In sales jobs, there are “huge generational differences” says Duxbury. Younger generations “are good at sales because they can see the individual results, but they are also more easily satisfied.”
 
Duxbury was invited to speak to a group of writers at a recent media event sponsored by HP Canada. The company recently commissioned a survey to study generational differences between Canadian small business owners’ attitudes towards technology.
 
It found that when it comes to learning how to use technology, 46 per cent of entrepreneurs under the age of 30 (Gen Y) are most likely to “just try to figure it out themselves.” Owners aged 62 years and over (veterans) prefer to read a manual or talk to friends or family; only 26 per cent of this group say they learn how to use new technology on their own.
 
Baby boomers and veterans are more likely to insist that it is a priority to spend their technology budget on desktops or PCs and printers or copiers, rather than wireless technology.
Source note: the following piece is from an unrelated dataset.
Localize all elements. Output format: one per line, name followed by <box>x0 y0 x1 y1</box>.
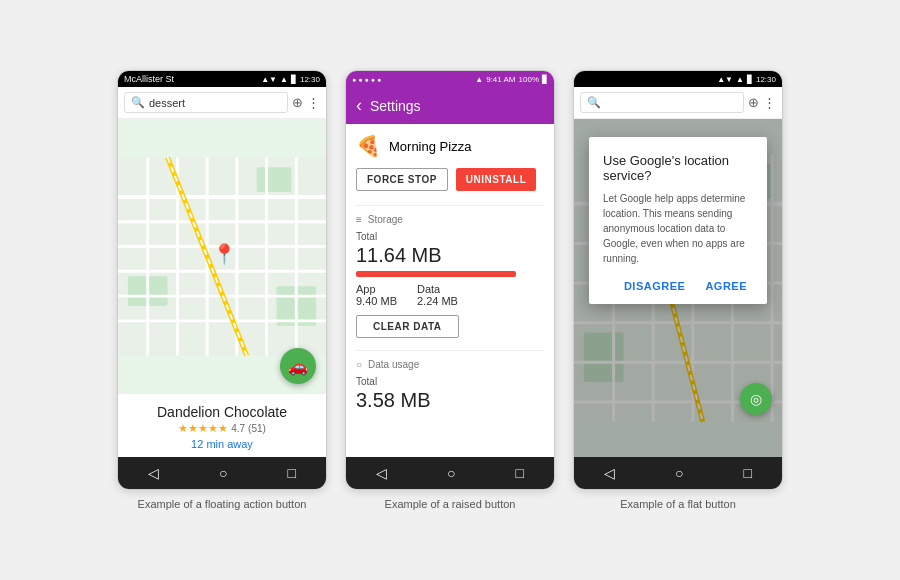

The survey says Boomers prefer traditional devices such as fixed computers as opposed to laptop computers. Boomers (84 per cent) say that fixed computers are critical to their business compared to just 65 per cent of Gen Y respondents. Instead, Gen Y entrepreneurs (55 per cent) say laptops are critical to their business while only 46 per cent of those aged 43 and older agree.
 
In technology budgets, the priority given to mobility decreases with the age of the respondent. For instance, 32 per cent of Gen Y says that mobile technology is a priority in terms of how they spend their technology budget. In comparison, 18 per cent of Gen X, 10 per cent of boomers and only eight per cent of veterans give priority to mobile technology, says the survey.
 
Gen Y (75 per cent) is more likely than Gen X (72 per cent) or boomers (68 per cent) to say that the technology’s footprint (size) is an important consideration when buying technology products. Brand is more important to veterans (64 per cent) than it is to boomers (60 per cent), Gen X (57 per cent) or Gen Y (55 per cent).
 
When it comes to deciding which technologies to purchase, Gen X does their homework before buying. The survey says that 41 per cent of Gen X conduct research online and read online reviews. Similarly, 39 per cent of Gen X says they use the Internet to find online marketing tools that help them develop their own marketing materials. Only 25 per cent of veterans use the Internet to find online marketing resources to help them develop their own marketing.